P.222 「あなたがそんなふうに思うのは、残念じゃ」ドージは、めげずにますます冷たく

言った。


UK版P.128 ' I'm sorry you think so,' said Doge, more coldly still.


試訳:「あなたがそんなふうに思うのは、残念だ」ドージは、より冷静に言った。


めげずにcoldly 冷たく still 静かに で冷静にとしてみた。



ハートスペードダイヤクラブ


P.219 「誰よりもよく知っておった」


UK版P.127 ' As well as anyone, '


as well as って、~と同じに と覚えてたんですけど、間違ってますか?
みんなが知ってるのと同じぐらい。って意味かと…。

これはドージがハリーにダンブルドアをよく知ってるんですね。と聞かれ答えた台詞。この後

しかし、一番長く知っている…と続くので、「誰よりもよく知っておった」なら、しかしとはなら

ないはず。たぶん、みんなと同じぐらいというのは、ドージの謙遜なんだと思う。


試訳:「皆と同じぐらいだよ」


ハートスペードダイヤクラブ


P.219 ダンブルドア教授 (UK版P.127 Professor Dumbledore )


ハリーの台詞なんだけど、ダンブルドア校長の方がいいなぁと個人的に思って。でも間違いじゃ

ないし、と思っていたら。直後に…


P.220 ダンブルドア校長 (UK版P.127 Professor Dumbledore )
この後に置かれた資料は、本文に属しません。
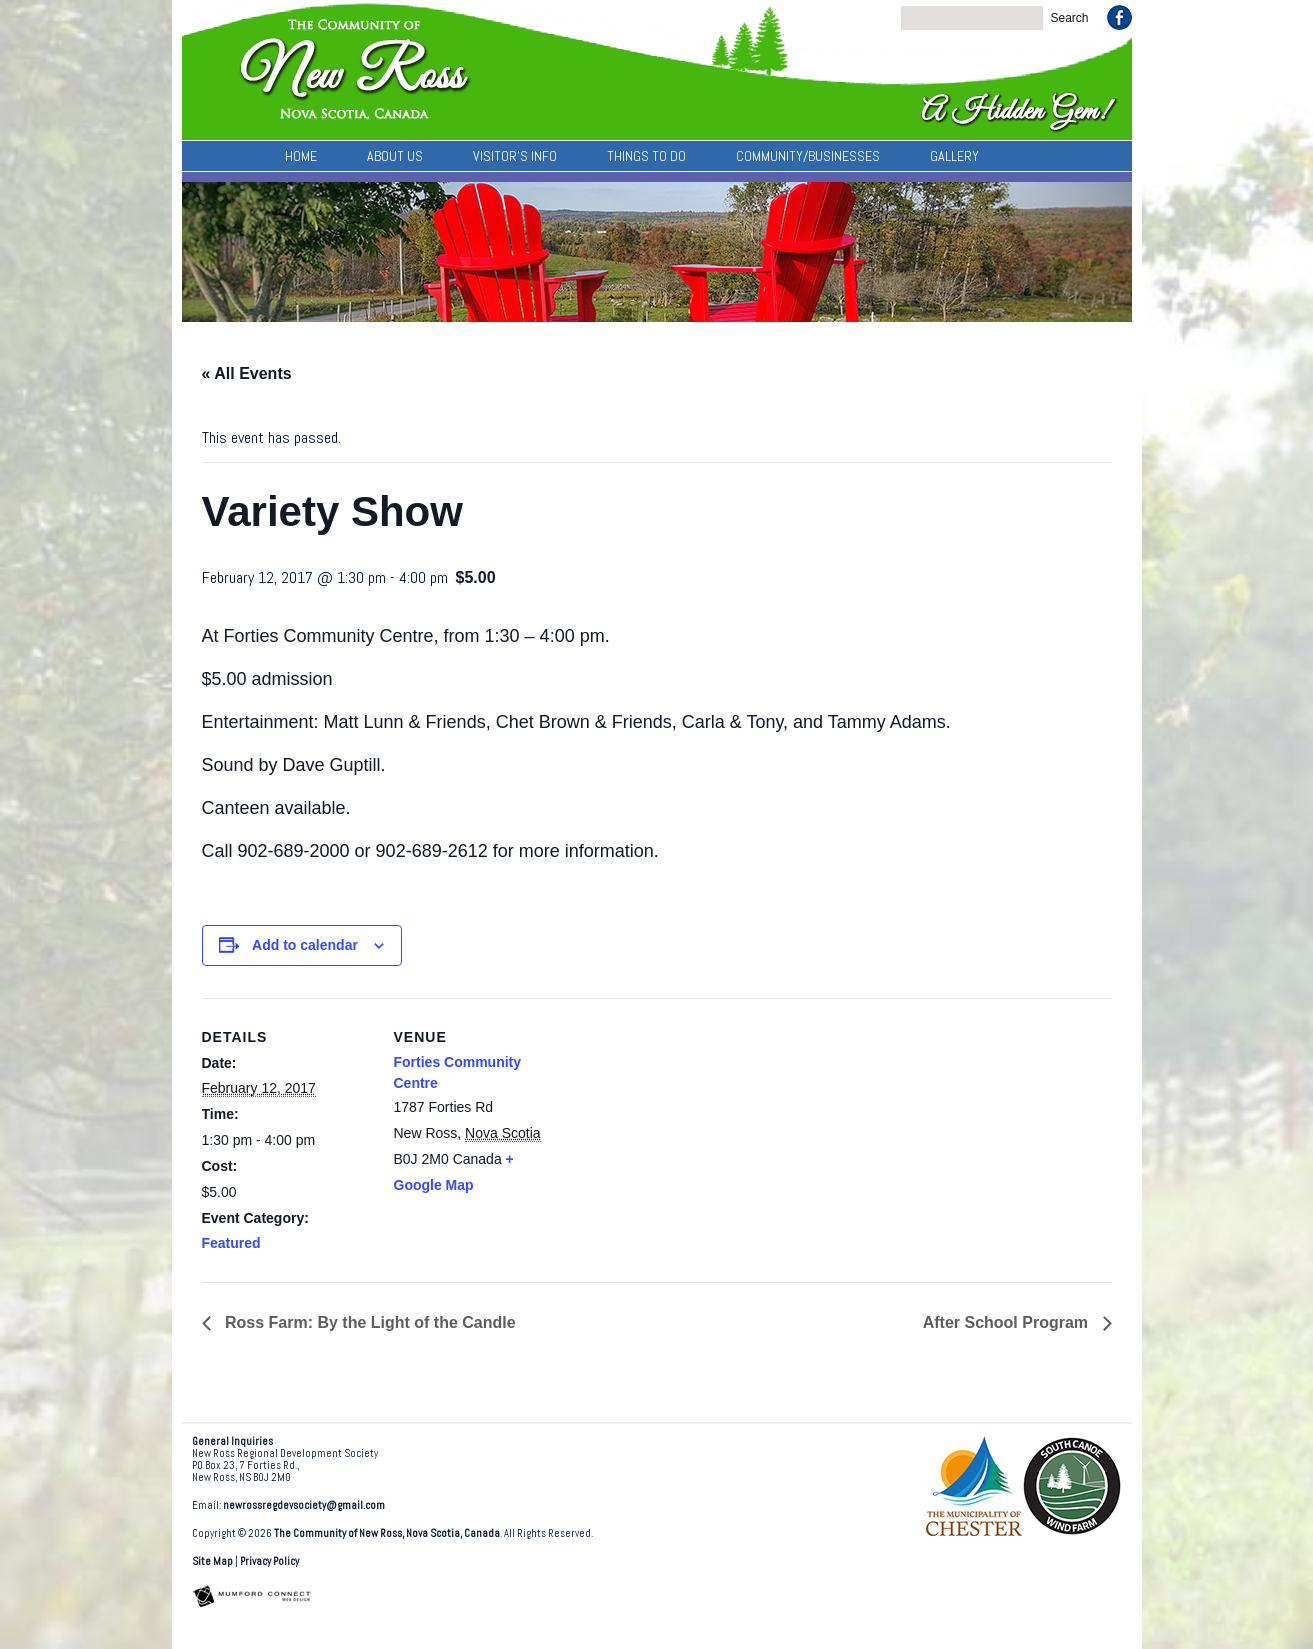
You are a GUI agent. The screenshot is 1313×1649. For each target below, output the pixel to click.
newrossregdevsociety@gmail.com (304, 1505)
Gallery (954, 156)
と言っているハリーであった…。別に、揃ってなくてもいいのかな。



ハートスペードダイヤクラブ


P.228 13行目 ダンブルドアたち(ミュリエルの台詞)

P.229 2行目 ダンブルドア一家(ミュリエルの台詞)

P.119 4行目 ダンブルドアの家族(ハリーの台詞)


※UK版P.132 原書はすべて the Dumbledores


これはあえてやってるんでしょうか?別に文中では違和感を感じなかった表現だが、

念のため書き出した。最後は、ダンブルドアの家族…としてしまうと、ダンブルドアが含まれ

ない気がするのは考えすぎかな。


ハートスペードダイヤクラブ


P.223 気高いアルバス


UK版P.129 saintly Albus,


ミュリエルが中傷しているのだが、その前のページの台詞で、聖人君子(he was a saint)と

言っているので、ここも


試訳:聖人アルバス、聖なるアルバス


であって欲しかった。でも、気高いは品格が高いってことだからいいのかな。



ハートスペードダイヤクラブ


P.224 ミュリエルおばさんは、ハリーとの話に戻った。


UK版P.129 (略) said Auntie Muriel. She turned back to Harry.


重箱の隅をつついてます。この前はドージに向かって「アリアナがホグワーツに来なかったのは

なんで?」と声を荒げていたミュリエル。turn back to って話を戻すという意味あるのかな?

単にハリーの方へ顔を戻したんだと思った。


試訳:そう言ってミュリエルおばさんは、ハリーに向き直った。



ハートスペードダイヤクラブ


P.224 ドージが言ったが、ミュリエルおばさんはがむしゃらに押し切り、相変わらずハリー

に向かってまくしたてた。


UK版P.129 (略) said Doge, but Auntie Muriel steamrolled on, still addressing

Harry.


steamroll は(道路工事用)スチームローラー、ローラー付きの動力車両のこと。確かに

スチームローラーでならされるのだから、がむしゃらに押し切りでもいいんでしょうけど、全体的に

文がくどい気がして。これは個人的な感想。


試訳: ドージが言った。しかし、ミュリエルおばさんはそれを押し切り、ハリーに話しかけ

続けていた。


押し切り は押しつぶすでもいいわけで。話を押しつぶす、つまり無視してとしてもいいのかな?